*** RECORDS FOR THIS EXERCISE ***

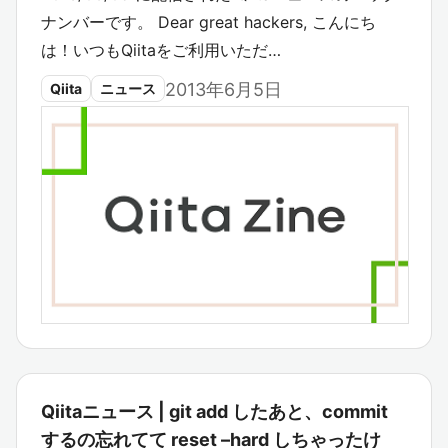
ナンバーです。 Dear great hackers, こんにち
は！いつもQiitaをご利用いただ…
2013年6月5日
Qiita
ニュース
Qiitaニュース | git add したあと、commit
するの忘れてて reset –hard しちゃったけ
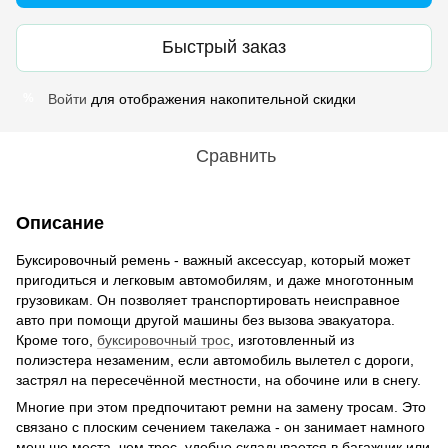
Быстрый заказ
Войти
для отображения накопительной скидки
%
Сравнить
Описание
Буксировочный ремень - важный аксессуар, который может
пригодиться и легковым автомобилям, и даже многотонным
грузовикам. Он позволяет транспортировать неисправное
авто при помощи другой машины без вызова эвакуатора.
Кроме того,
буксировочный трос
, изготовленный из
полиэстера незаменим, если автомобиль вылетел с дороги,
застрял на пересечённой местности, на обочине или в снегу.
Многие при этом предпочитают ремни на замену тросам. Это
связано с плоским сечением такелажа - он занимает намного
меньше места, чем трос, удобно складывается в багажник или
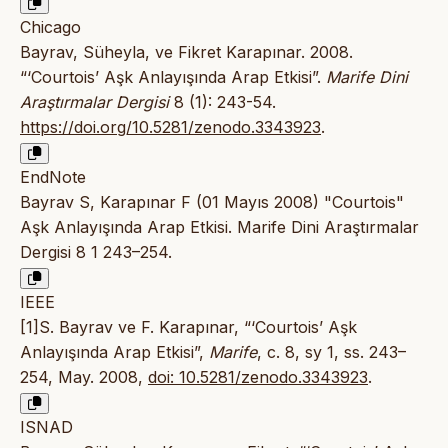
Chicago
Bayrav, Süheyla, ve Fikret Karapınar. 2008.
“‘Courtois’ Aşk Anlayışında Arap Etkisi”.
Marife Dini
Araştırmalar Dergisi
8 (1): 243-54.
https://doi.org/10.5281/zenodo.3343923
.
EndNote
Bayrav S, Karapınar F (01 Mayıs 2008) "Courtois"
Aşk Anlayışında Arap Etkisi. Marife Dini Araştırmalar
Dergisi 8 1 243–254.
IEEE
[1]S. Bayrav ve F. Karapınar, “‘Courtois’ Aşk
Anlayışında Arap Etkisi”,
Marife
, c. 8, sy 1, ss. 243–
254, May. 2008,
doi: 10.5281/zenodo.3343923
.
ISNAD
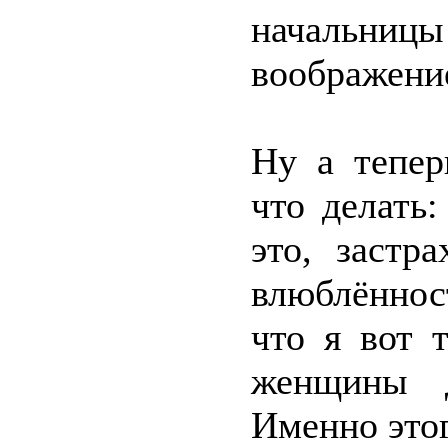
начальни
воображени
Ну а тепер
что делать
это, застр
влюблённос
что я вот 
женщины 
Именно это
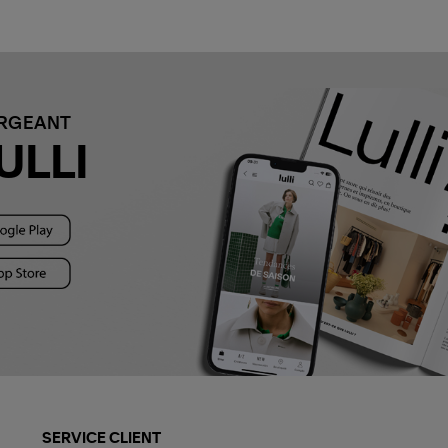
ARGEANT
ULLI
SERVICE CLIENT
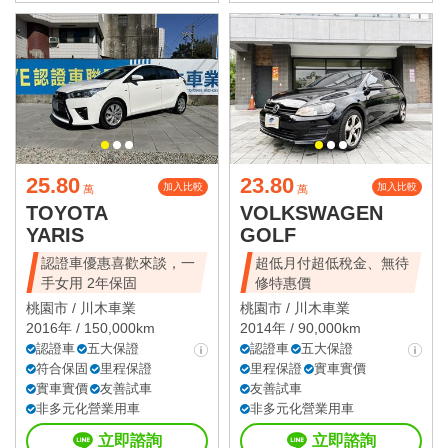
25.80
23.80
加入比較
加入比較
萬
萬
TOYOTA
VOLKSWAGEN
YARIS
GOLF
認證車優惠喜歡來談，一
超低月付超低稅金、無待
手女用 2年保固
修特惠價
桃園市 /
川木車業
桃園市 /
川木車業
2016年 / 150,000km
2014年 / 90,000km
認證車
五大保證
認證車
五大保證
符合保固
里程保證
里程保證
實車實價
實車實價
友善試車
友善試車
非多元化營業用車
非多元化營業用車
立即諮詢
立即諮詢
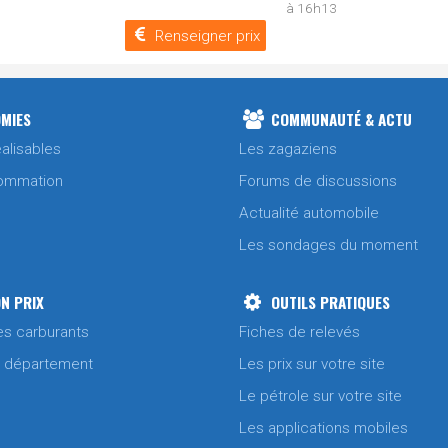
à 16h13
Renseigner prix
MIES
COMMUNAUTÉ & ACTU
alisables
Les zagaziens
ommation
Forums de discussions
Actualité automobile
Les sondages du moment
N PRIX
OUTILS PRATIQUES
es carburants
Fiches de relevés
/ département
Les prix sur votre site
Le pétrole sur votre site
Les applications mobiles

***
*** RECORDS FOR THIS EXERCISE ***

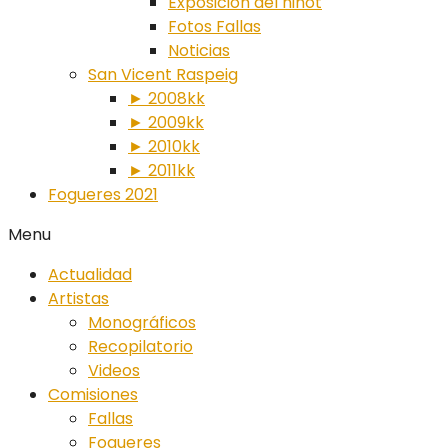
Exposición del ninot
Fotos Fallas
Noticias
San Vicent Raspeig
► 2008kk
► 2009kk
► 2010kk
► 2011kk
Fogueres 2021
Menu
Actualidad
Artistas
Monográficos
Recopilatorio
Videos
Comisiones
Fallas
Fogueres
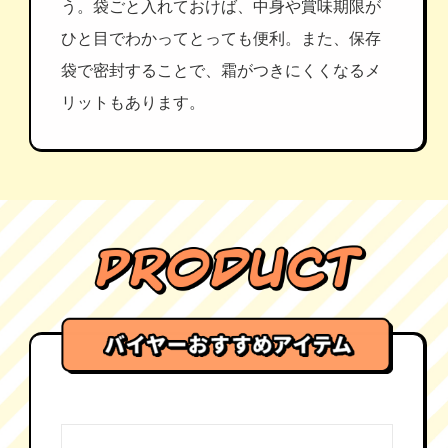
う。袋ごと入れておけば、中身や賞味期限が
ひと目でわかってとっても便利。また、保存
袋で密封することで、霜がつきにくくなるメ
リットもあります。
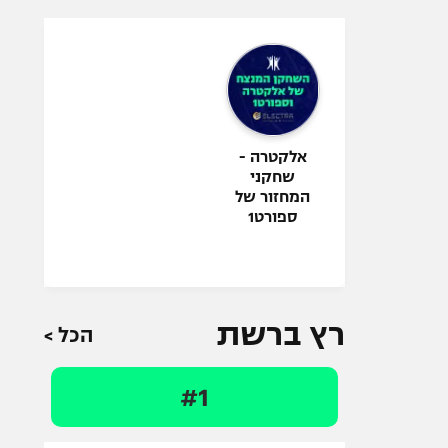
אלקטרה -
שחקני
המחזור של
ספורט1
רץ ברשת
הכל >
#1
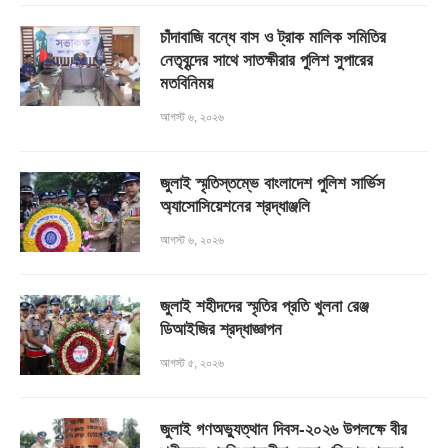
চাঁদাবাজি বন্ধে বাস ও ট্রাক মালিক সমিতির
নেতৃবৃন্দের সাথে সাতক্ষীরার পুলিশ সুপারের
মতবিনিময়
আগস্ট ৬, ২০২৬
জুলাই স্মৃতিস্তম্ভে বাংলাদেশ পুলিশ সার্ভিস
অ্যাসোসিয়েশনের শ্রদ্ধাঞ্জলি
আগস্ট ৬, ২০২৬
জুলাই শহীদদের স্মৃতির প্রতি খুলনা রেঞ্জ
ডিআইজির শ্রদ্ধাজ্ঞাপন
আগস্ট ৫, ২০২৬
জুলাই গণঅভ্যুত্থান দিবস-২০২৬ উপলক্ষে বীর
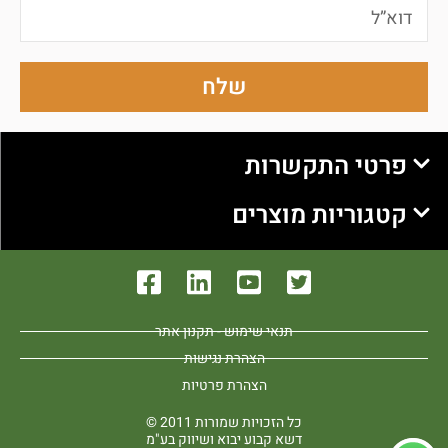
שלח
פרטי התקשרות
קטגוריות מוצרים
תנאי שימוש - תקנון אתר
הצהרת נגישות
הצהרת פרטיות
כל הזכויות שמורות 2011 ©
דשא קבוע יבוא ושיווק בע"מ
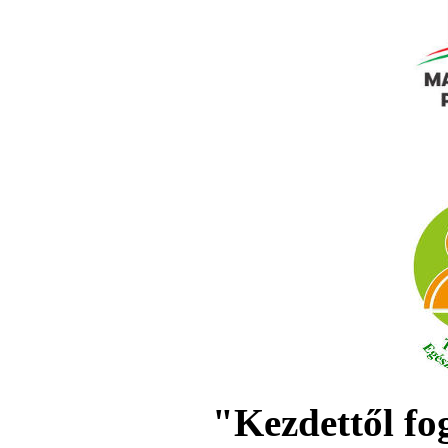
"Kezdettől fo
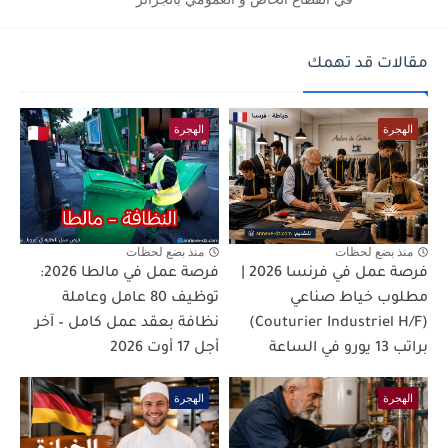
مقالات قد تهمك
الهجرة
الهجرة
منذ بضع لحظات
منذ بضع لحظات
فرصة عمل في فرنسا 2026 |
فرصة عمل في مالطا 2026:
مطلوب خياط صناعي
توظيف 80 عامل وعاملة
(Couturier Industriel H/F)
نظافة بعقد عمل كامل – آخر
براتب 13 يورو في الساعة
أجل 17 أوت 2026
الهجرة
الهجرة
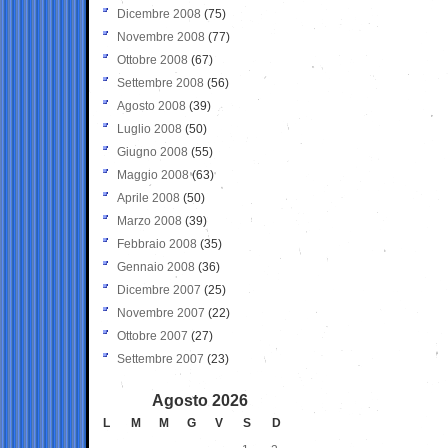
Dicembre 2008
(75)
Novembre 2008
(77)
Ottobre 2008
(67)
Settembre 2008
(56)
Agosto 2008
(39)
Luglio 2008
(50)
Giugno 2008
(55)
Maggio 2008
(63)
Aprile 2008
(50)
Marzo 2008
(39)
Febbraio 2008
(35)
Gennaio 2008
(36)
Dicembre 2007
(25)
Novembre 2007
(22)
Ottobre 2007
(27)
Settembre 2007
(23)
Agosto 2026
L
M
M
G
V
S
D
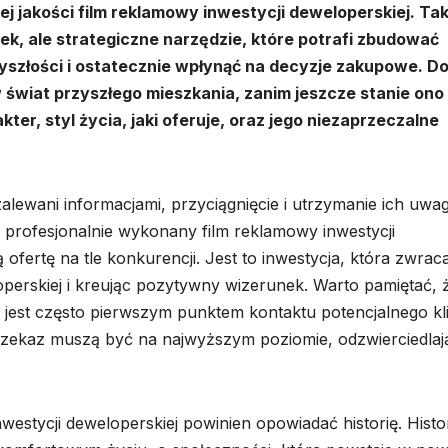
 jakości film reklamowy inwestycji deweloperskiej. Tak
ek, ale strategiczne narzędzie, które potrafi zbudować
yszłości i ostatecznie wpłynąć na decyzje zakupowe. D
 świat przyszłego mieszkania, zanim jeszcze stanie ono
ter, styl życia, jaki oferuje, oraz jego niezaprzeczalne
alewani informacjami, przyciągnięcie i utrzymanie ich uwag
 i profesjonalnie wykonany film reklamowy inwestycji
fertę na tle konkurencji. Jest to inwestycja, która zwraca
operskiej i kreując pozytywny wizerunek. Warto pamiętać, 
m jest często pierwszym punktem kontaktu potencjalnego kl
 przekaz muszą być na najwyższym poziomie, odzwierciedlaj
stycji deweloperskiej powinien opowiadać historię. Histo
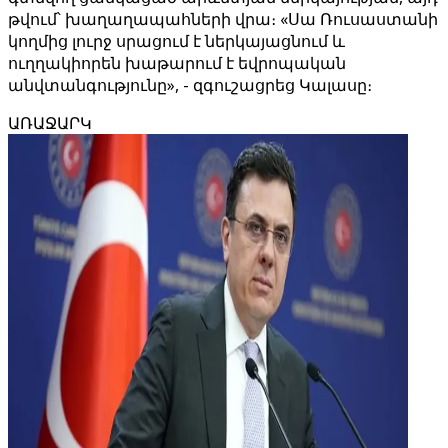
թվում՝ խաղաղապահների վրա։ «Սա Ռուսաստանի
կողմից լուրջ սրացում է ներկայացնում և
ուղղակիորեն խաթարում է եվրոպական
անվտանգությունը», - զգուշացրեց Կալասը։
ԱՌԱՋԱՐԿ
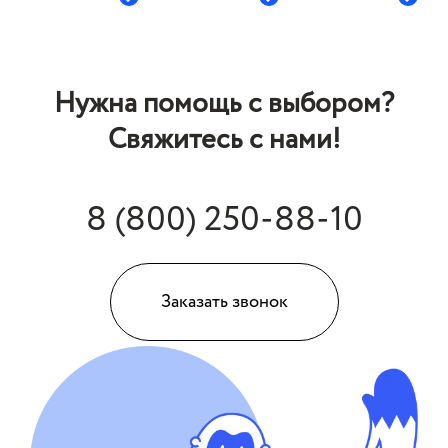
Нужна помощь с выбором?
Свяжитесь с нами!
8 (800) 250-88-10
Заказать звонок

***

[AIM OF THE TASK] Your task is to list each line of the records with the word "Karapınar".

[OUTPUT FOR THIS TASK]
Bayrav, Süheyla, ve Fikret Karapınar. 2008.
Bayrav S, Karapınar F (01 Mayıs 2008) "Courtois"
[1]S. Bayrav ve F. Karapınar, “‘Courtois’ Aşk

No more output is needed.